Introduction

Via the sympathetic nervous system, the β2-adrenergic receptor is involved in the regulation of metabolism and vascular resistance. Polymorphisms have been identified in this receptor, of which the Arg16Gly and Gln27Glu variants are the most frequent [1]. The Arg16Gly variant has shown increased agonist binding in human fat cells [2] and in Chinese hamster fibroblasts. Furthermore, both polymorphisms have altered agonist-induced downregulation [3].

A substantial number of studies have previously investigated the association between the Arg16Gly and the Gln27Glu variant and obesity and obesity-related traits. Several of these failed to identify any association [39]. Other studies have found significant associations [8, 10, 11], but without a consensus regarding which allele is associated with obesity or related traits.

The same ambiguity is observed when the two variants are examined in relation to hypertension [9, 10, 1215] and type 2 diabetes [2, 5, 9, 14, 1618].

Therefore, despite the large number of previous reports of relatively small studies the influence of the Arg16Gly and Gln27Glu variants of ADRB2, the gene encoding the β2-adrenergic receptor, on the risks of obesity, hypertension and type 2 diabetes remains unclear and the purpose of this study was in relatively large-scale analyses of well-characterised traits in Danish white subjects to evaluate a potential impact of the two ADRB2 polymorphisms on the prevalence of obesity, hypertension and type 2 diabetes.

Subjects and materials

Patients

The ADRB2 Arg16Gly (rs1042713) and Gln27Glu (rs1042714) variants were genotyped in a total of 7,808 Danish white subjects. The study involved three groups. The first group was a population-based sample (Inter99) of middle-aged Danish white subjects from the greater Copenhagen area sampled at the Research Centre for Prevention and Health [19] (n = 6,364; 3,115 men, 3,249 women) aged 46 ± 8 years (mean±SD) and having a BMI of 26.3 ± 4.6 kg/m2. Of these, 4,520 (71%) had fasting normoglycaemia and NGT, 502 (8%) had IFG, 692 (11%) had IGT, 253 (4%) had screen-detected and untreated type 2 diabetes, and 119 (2%) had known type 2 diabetes. Glucose tolerance status was unknown for 278 participants. The second group were middle-aged glucose-tolerant subjects recruited randomly from the Central Population Registry of Copenhagen county (n = 394; 196 men, 198 women) with an age of 62 ± 5 years and BMI of 26.5 ± 4.2 kg/m2. The third group were type 2 diabetic patients sampled through the outpatient clinic at the Steno Diabetes Center (n = 1,050; 636 men, 414 women). The mean age was 59 ± 11 years, mean age of clinical diagnosis 52 ± 11 years, mean BMI 29.4 ± 5.2 kg/m2 and mean HbA1c 8.1 ± 1.6%.

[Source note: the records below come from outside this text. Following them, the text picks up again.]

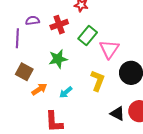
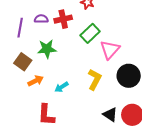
purple semicircle: (33, 21) -> (41, 19), moved
green star: (58, 59) -> (47, 49), moved

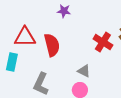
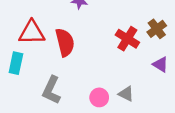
gray triangle: (84, 71) -> (126, 94), moved

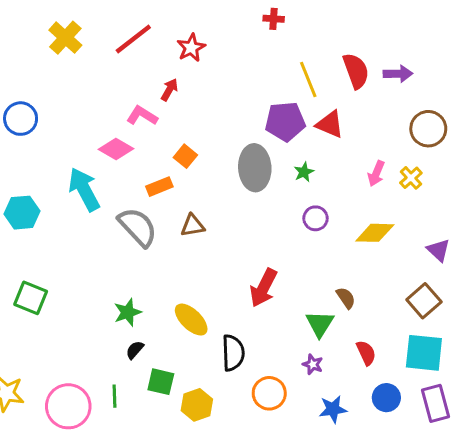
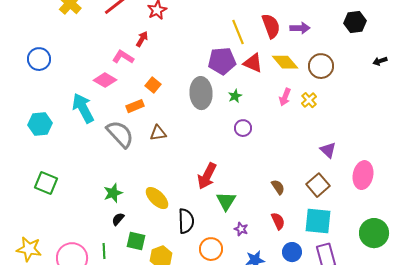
yellow diamond: (375, 233) -> (285, 62), moved, turned 48
brown semicircle: (346, 298) -> (278, 187), moved
green triangle: (320, 324) -> (226, 201), moved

Patients with diabetes due to known chronic pancreatitis, haemochromatosis, severe insulin resistance, maturity-onset diabetes of the young, maternally inherited diabetes and deafness, and family history of first-degree relatives with type 1 diabetes were excluded before entering the study population. Patients with an insulin requirement within the first year after diabetes diagnosis or a fasting serum C-peptide level ≤150 pmol/l at the time of recruitment were excluded from the category of clinically defined type 2 diabetes (n = 48).

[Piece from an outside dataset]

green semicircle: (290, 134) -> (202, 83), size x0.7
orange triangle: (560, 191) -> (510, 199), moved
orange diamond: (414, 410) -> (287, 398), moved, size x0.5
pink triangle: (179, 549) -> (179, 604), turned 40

Subjects of study groups 1 and 2 underwent a standard 75-g OGTT. Glucose tolerance status was classified according to the 1999 WHO criteria [20]. The metabolic syndrome was classified according to both the 1999 WHO criteria [20] including microalbuminuria and the National Cholesterol Education Program (NCEP) III criteria [21]. Hypertension was defined as mean systolic blood pressure ≥140 mmHg and/or mean diastolic blood pressure ≥90 mmHg and/or current or previous treatment with antihypertensive drugs.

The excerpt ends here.